Segment Open

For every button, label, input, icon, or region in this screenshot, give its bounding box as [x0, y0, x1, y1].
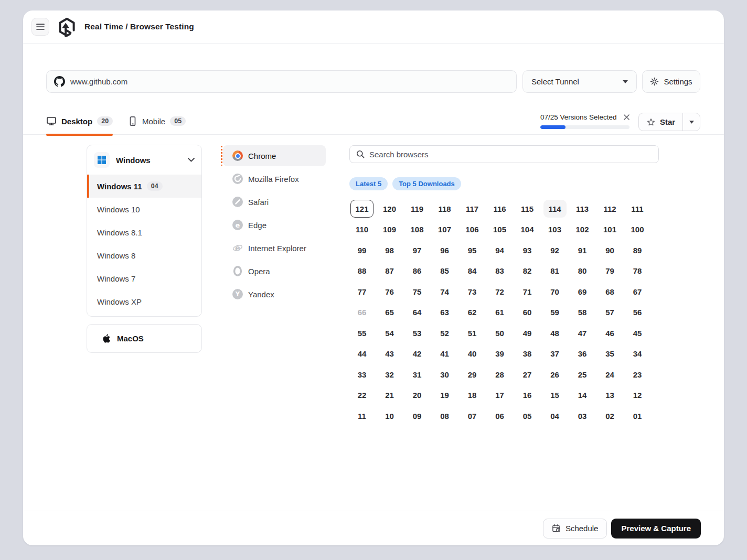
menu-button[interactable] — [31, 18, 49, 36]
version-38[interactable]: 38 — [516, 345, 539, 363]
os-item-windows-8-1[interactable]: Windows 8.1 — [87, 221, 201, 244]
version-31[interactable]: 31 — [405, 365, 429, 383]
version-105[interactable]: 105 — [488, 221, 511, 239]
os-item-windows-10[interactable]: Windows 10 — [87, 198, 201, 221]
version-03[interactable]: 03 — [571, 407, 594, 425]
url-input[interactable] — [70, 77, 509, 86]
version-72[interactable]: 72 — [488, 283, 511, 300]
version-52[interactable]: 52 — [433, 324, 456, 342]
os-item-windows-7[interactable]: Windows 7 — [87, 267, 201, 290]
version-108[interactable]: 108 — [405, 221, 429, 239]
macos-group-card[interactable]: MacOS — [87, 324, 202, 353]
version-116[interactable]: 116 — [488, 200, 511, 218]
version-86[interactable]: 86 — [405, 262, 429, 280]
browser-item-edge[interactable]: eEdge — [223, 214, 326, 235]
version-113[interactable]: 113 — [571, 200, 594, 218]
version-16[interactable]: 16 — [516, 386, 539, 404]
version-64[interactable]: 64 — [405, 304, 429, 321]
version-111[interactable]: 111 — [626, 200, 649, 218]
version-80[interactable]: 80 — [571, 262, 594, 280]
version-71[interactable]: 71 — [516, 283, 539, 300]
version-54[interactable]: 54 — [378, 324, 401, 342]
version-18[interactable]: 18 — [461, 386, 484, 404]
version-34[interactable]: 34 — [626, 345, 649, 363]
version-27[interactable]: 27 — [516, 365, 539, 383]
version-28[interactable]: 28 — [488, 365, 511, 383]
version-107[interactable]: 107 — [433, 221, 456, 239]
version-40[interactable]: 40 — [461, 345, 484, 363]
version-58[interactable]: 58 — [571, 304, 594, 321]
os-item-windows-11[interactable]: Windows 1104 — [87, 175, 201, 198]
version-63[interactable]: 63 — [433, 304, 456, 321]
version-01[interactable]: 01 — [626, 407, 649, 425]
version-97[interactable]: 97 — [405, 241, 429, 259]
browser-item-chrome[interactable]: Chrome — [223, 145, 326, 166]
version-09[interactable]: 09 — [405, 407, 429, 425]
url-field[interactable] — [46, 70, 517, 93]
version-85[interactable]: 85 — [433, 262, 456, 280]
version-24[interactable]: 24 — [599, 365, 622, 383]
version-25[interactable]: 25 — [571, 365, 594, 383]
select-tunnel-dropdown[interactable]: Select Tunnel — [522, 70, 637, 93]
version-93[interactable]: 93 — [516, 241, 539, 259]
version-82[interactable]: 82 — [516, 262, 539, 280]
version-22[interactable]: 22 — [350, 386, 374, 404]
version-120[interactable]: 120 — [378, 200, 401, 218]
version-47[interactable]: 47 — [571, 324, 594, 342]
version-11[interactable]: 11 — [350, 407, 374, 425]
version-14[interactable]: 14 — [571, 386, 594, 404]
version-96[interactable]: 96 — [433, 241, 456, 259]
version-87[interactable]: 87 — [378, 262, 401, 280]
version-45[interactable]: 45 — [626, 324, 649, 342]
version-30[interactable]: 30 — [433, 365, 456, 383]
version-81[interactable]: 81 — [543, 262, 567, 280]
version-90[interactable]: 90 — [599, 241, 622, 259]
version-23[interactable]: 23 — [626, 365, 649, 383]
version-43[interactable]: 43 — [378, 345, 401, 363]
version-92[interactable]: 92 — [543, 241, 567, 259]
version-106[interactable]: 106 — [461, 221, 484, 239]
version-102[interactable]: 102 — [571, 221, 594, 239]
version-60[interactable]: 60 — [516, 304, 539, 321]
version-68[interactable]: 68 — [599, 283, 622, 300]
version-73[interactable]: 73 — [461, 283, 484, 300]
version-91[interactable]: 91 — [571, 241, 594, 259]
version-67[interactable]: 67 — [626, 283, 649, 300]
filter-chip-top-5-downloads[interactable]: Top 5 Downloads — [392, 177, 461, 190]
version-59[interactable]: 59 — [543, 304, 567, 321]
version-89[interactable]: 89 — [626, 241, 649, 259]
version-118[interactable]: 118 — [433, 200, 456, 218]
version-19[interactable]: 19 — [433, 386, 456, 404]
version-69[interactable]: 69 — [571, 283, 594, 300]
browser-item-internet-explorer[interactable]: eInternet Explorer — [223, 238, 326, 259]
version-74[interactable]: 74 — [433, 283, 456, 300]
star-button[interactable]: Star — [639, 113, 682, 131]
browser-item-yandex[interactable]: YYandex — [223, 284, 326, 305]
version-08[interactable]: 08 — [433, 407, 456, 425]
tab-desktop[interactable]: Desktop 20 — [46, 107, 113, 135]
version-112[interactable]: 112 — [599, 200, 622, 218]
version-51[interactable]: 51 — [461, 324, 484, 342]
version-07[interactable]: 07 — [461, 407, 484, 425]
version-42[interactable]: 42 — [405, 345, 429, 363]
version-100[interactable]: 100 — [626, 221, 649, 239]
version-39[interactable]: 39 — [488, 345, 511, 363]
version-65[interactable]: 65 — [378, 304, 401, 321]
settings-button[interactable]: Settings — [642, 70, 700, 93]
version-77[interactable]: 77 — [350, 283, 374, 300]
schedule-button[interactable]: Schedule — [543, 519, 607, 539]
version-26[interactable]: 26 — [543, 365, 567, 383]
version-04[interactable]: 04 — [543, 407, 567, 425]
version-48[interactable]: 48 — [543, 324, 567, 342]
tab-mobile[interactable]: Mobile 05 — [128, 107, 186, 135]
version-119[interactable]: 119 — [405, 200, 429, 218]
version-103[interactable]: 103 — [543, 221, 567, 239]
version-21[interactable]: 21 — [378, 386, 401, 404]
version-98[interactable]: 98 — [378, 241, 401, 259]
version-37[interactable]: 37 — [543, 345, 567, 363]
filter-chip-latest-5[interactable]: Latest 5 — [349, 177, 388, 190]
version-76[interactable]: 76 — [378, 283, 401, 300]
version-20[interactable]: 20 — [405, 386, 429, 404]
version-35[interactable]: 35 — [599, 345, 622, 363]
version-78[interactable]: 78 — [626, 262, 649, 280]
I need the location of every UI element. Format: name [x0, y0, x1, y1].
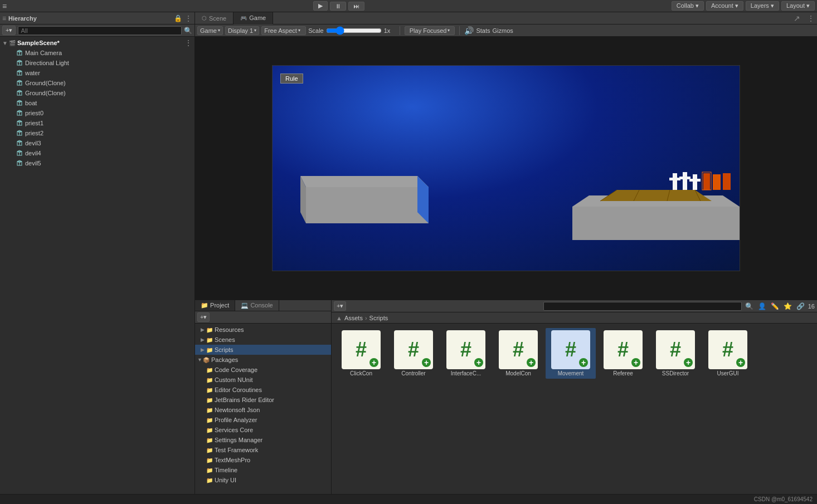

Segment Closed

● **WHAT THE TASK ASKS**: Copy all of the data above exactly. Leave out every picture.

● **SOLUTION TO THE EXERCISE**:
For every button, label, input, icon, or region in this screenshot, give its bounding box as [x0, y0, x1, y1].
menu-button[interactable] — [31, 18, 49, 36]
version-38[interactable]: 38 — [516, 345, 539, 363]
os-item-windows-8-1[interactable]: Windows 8.1 — [87, 221, 201, 244]
version-31[interactable]: 31 — [405, 365, 429, 383]
version-105[interactable]: 105 — [488, 221, 511, 239]
os-item-windows-10[interactable]: Windows 10 — [87, 198, 201, 221]
version-03[interactable]: 03 — [571, 407, 594, 425]
url-input[interactable] — [70, 77, 509, 86]
version-72[interactable]: 72 — [488, 283, 511, 300]
version-52[interactable]: 52 — [433, 324, 456, 342]
os-item-windows-7[interactable]: Windows 7 — [87, 267, 201, 290]
version-108[interactable]: 108 — [405, 221, 429, 239]
macos-group-card[interactable]: MacOS — [87, 324, 202, 353]
version-116[interactable]: 116 — [488, 200, 511, 218]
version-86[interactable]: 86 — [405, 262, 429, 280]
browser-item-edge[interactable]: eEdge — [223, 214, 326, 235]
version-113[interactable]: 113 — [571, 200, 594, 218]
version-16[interactable]: 16 — [516, 386, 539, 404]
version-64[interactable]: 64 — [405, 304, 429, 321]
version-111[interactable]: 111 — [626, 200, 649, 218]
version-80[interactable]: 80 — [571, 262, 594, 280]
version-71[interactable]: 71 — [516, 283, 539, 300]
version-54[interactable]: 54 — [378, 324, 401, 342]
version-18[interactable]: 18 — [461, 386, 484, 404]
version-34[interactable]: 34 — [626, 345, 649, 363]
version-27[interactable]: 27 — [516, 365, 539, 383]
version-28[interactable]: 28 — [488, 365, 511, 383]
version-107[interactable]: 107 — [433, 221, 456, 239]
version-40[interactable]: 40 — [461, 345, 484, 363]
version-58[interactable]: 58 — [571, 304, 594, 321]
os-item-windows-11[interactable]: Windows 1104 — [87, 175, 201, 198]
version-63[interactable]: 63 — [433, 304, 456, 321]
version-01[interactable]: 01 — [626, 407, 649, 425]
version-97[interactable]: 97 — [405, 241, 429, 259]
browser-item-chrome[interactable]: Chrome — [223, 145, 326, 166]
version-09[interactable]: 09 — [405, 407, 429, 425]
url-field[interactable] — [46, 70, 517, 93]
version-85[interactable]: 85 — [433, 262, 456, 280]
version-24[interactable]: 24 — [599, 365, 622, 383]
version-25[interactable]: 25 — [571, 365, 594, 383]
select-tunnel-dropdown[interactable]: Select Tunnel — [522, 70, 637, 93]
version-93[interactable]: 93 — [516, 241, 539, 259]
version-82[interactable]: 82 — [516, 262, 539, 280]
version-22[interactable]: 22 — [350, 386, 374, 404]
version-120[interactable]: 120 — [378, 200, 401, 218]
version-47[interactable]: 47 — [571, 324, 594, 342]
version-11[interactable]: 11 — [350, 407, 374, 425]
version-14[interactable]: 14 — [571, 386, 594, 404]
version-96[interactable]: 96 — [433, 241, 456, 259]
version-87[interactable]: 87 — [378, 262, 401, 280]
version-45[interactable]: 45 — [626, 324, 649, 342]
version-30[interactable]: 30 — [433, 365, 456, 383]
version-81[interactable]: 81 — [543, 262, 567, 280]
version-90[interactable]: 90 — [599, 241, 622, 259]
version-23[interactable]: 23 — [626, 365, 649, 383]
version-43[interactable]: 43 — [378, 345, 401, 363]
version-92[interactable]: 92 — [543, 241, 567, 259]
version-106[interactable]: 106 — [461, 221, 484, 239]
version-102[interactable]: 102 — [571, 221, 594, 239]
version-60[interactable]: 60 — [516, 304, 539, 321]
version-68[interactable]: 68 — [599, 283, 622, 300]
version-73[interactable]: 73 — [461, 283, 484, 300]
version-91[interactable]: 91 — [571, 241, 594, 259]
version-67[interactable]: 67 — [626, 283, 649, 300]
filter-chip-top-5-downloads[interactable]: Top 5 Downloads — [392, 177, 461, 190]
version-59[interactable]: 59 — [543, 304, 567, 321]
version-89[interactable]: 89 — [626, 241, 649, 259]
version-118[interactable]: 118 — [433, 200, 456, 218]
version-19[interactable]: 19 — [433, 386, 456, 404]
version-69[interactable]: 69 — [571, 283, 594, 300]
browser-item-internet-explorer[interactable]: eInternet Explorer — [223, 238, 326, 259]
version-74[interactable]: 74 — [433, 283, 456, 300]
star-button[interactable]: Star — [639, 113, 682, 131]
browser-item-yandex[interactable]: YYandex — [223, 284, 326, 305]
version-08[interactable]: 08 — [433, 407, 456, 425]
tab-desktop[interactable]: Desktop 20 — [46, 107, 113, 135]
version-112[interactable]: 112 — [599, 200, 622, 218]
version-51[interactable]: 51 — [461, 324, 484, 342]
version-07[interactable]: 07 — [461, 407, 484, 425]
version-42[interactable]: 42 — [405, 345, 429, 363]
version-100[interactable]: 100 — [626, 221, 649, 239]
version-39[interactable]: 39 — [488, 345, 511, 363]
version-65[interactable]: 65 — [378, 304, 401, 321]
settings-button[interactable]: Settings — [642, 70, 700, 93]
version-77[interactable]: 77 — [350, 283, 374, 300]
schedule-button[interactable]: Schedule — [543, 519, 607, 539]
version-26[interactable]: 26 — [543, 365, 567, 383]
version-04[interactable]: 04 — [543, 407, 567, 425]
version-48[interactable]: 48 — [543, 324, 567, 342]
tab-mobile[interactable]: Mobile 05 — [128, 107, 186, 135]
version-119[interactable]: 119 — [405, 200, 429, 218]
version-103[interactable]: 103 — [543, 221, 567, 239]
version-21[interactable]: 21 — [378, 386, 401, 404]
version-98[interactable]: 98 — [378, 241, 401, 259]
version-37[interactable]: 37 — [543, 345, 567, 363]
filter-chip-latest-5[interactable]: Latest 5 — [349, 177, 388, 190]
version-76[interactable]: 76 — [378, 283, 401, 300]
version-20[interactable]: 20 — [405, 386, 429, 404]
version-35[interactable]: 35 — [599, 345, 622, 363]
version-78[interactable]: 78 — [626, 262, 649, 280]
I need the location of every UI element. Format: name [x0, y0, x1, y1].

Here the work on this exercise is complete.